フォトンクラフトプロジェクトの概要


  光子コンピューターの概念は提案されて久しいが、多くの研究者の努力でその夢が現実になりつつある。しかし、光子コンピューターの基本素子となる光導波路を1つ例にとっても、CVD法やイオン交換法などの煩雑なプロセスを経て始めて作製されるという難題を抱えている。光子コンピューターの実現には三次元光集積回路、超高速光スイッチ、光論理素子、超高密度光記憶素子などフォトニックデバイスの効率的な合成とシステムの構築が望まれている。また新しい概念下での光素子の構成が期待されている。

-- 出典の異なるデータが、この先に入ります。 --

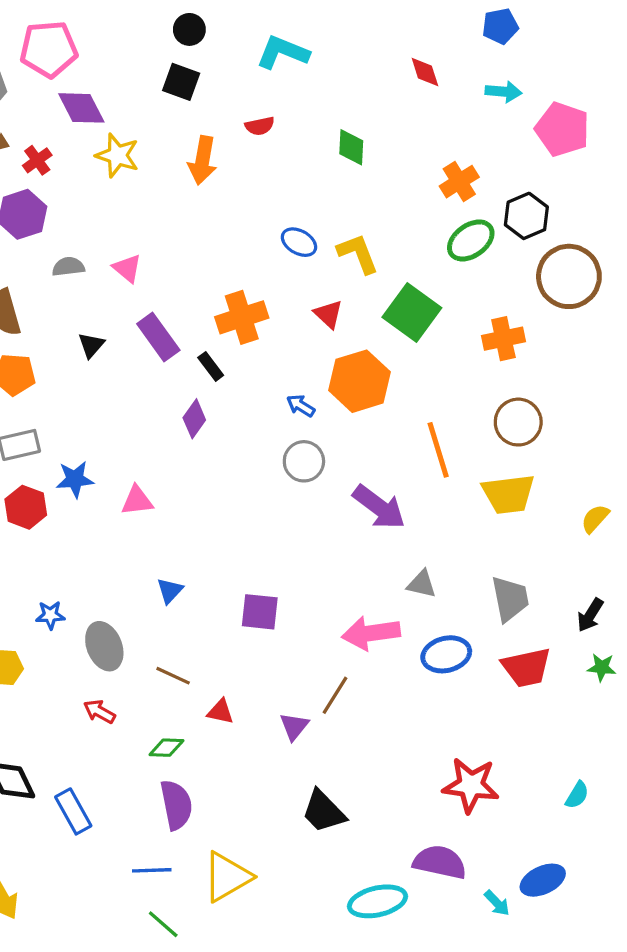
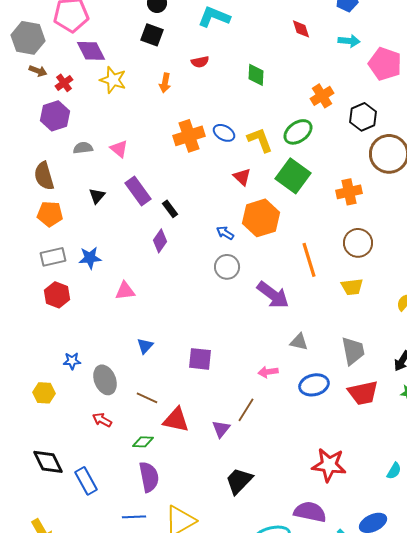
orange arrow: (202, 160) -> (165, 83), size x0.7
green ellipse: (471, 240) -> (298, 132), moved
orange cross: (242, 317) -> (189, 136), moved
blue star: (75, 479) -> (90, 258), moved
yellow trapezoid: (508, 494) -> (352, 287), size x0.7
pink arrow: (371, 633) -> (268, 372), size x0.6
red triangle: (220, 712) -> (176, 420), size x1.6
black trapezoid: (324, 811) -> (239, 481), turned 88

  このような背景のもと、最近、パルス幅の非常に狭いフェムト秒レーザーを非晶質材料であるガラスや高分子内部にレンズで集光して照射すると、空間選択的に新しい永続的または準安定な電子構造を材料内部に誘起することができることが初めて見出された。これによりガラス内部に光導波路を一筆書きのように簡単に描けるだけでなく、サブミクロンの非常に微細な三次元の光回路も作製できることとなった。これはレーザーの集光性と短パルス化を最大限に利用し、多光子吸収をおこさせた例の一つである。しかしながら、今までレーザーのコヒーレンス性を充分に生かし、新規な機能性材料を創製した例はほとんどなく、また物質中の光の相互作用を利用した新しい光素子の検討は少なかった。
  本研究では、レーザーの集光性、超短パルス化、コヒーレンス性を最大限に利用し、物質中の光と光の相互作用による新しい材料の効率的な創製(フォトンクラフト)を目指す。
  本研究により、フォトンクラフトにより光子合成された人工格子材料は、高効率な発光素子、光スイッチ、光ディスプレイ、光変調材料、光論理演算素子の創製に寄与するばかりでなく、斬新な光素子の概念の創出にも大きく寄与することが期待される。